--- Information given ---
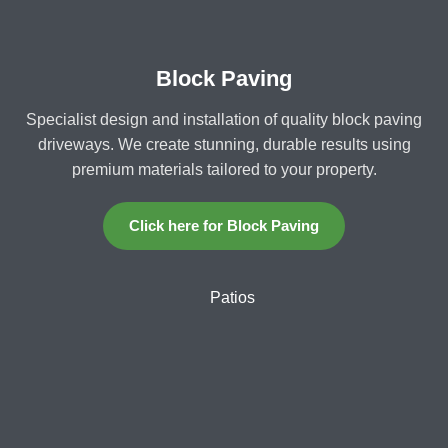
Block Paving
Specialist design and installation of quality block paving
driveways. We create stunning, durable results using
premium materials tailored to your property.
Click here for Block Paving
---
Exercise >>
The answer should consist only of the lines from the one containing "premium materials tailored to your property." through the last line of the data, given again exactly.

Result of the exercise >>
premium materials tailored to your property.
Click here for Block Paving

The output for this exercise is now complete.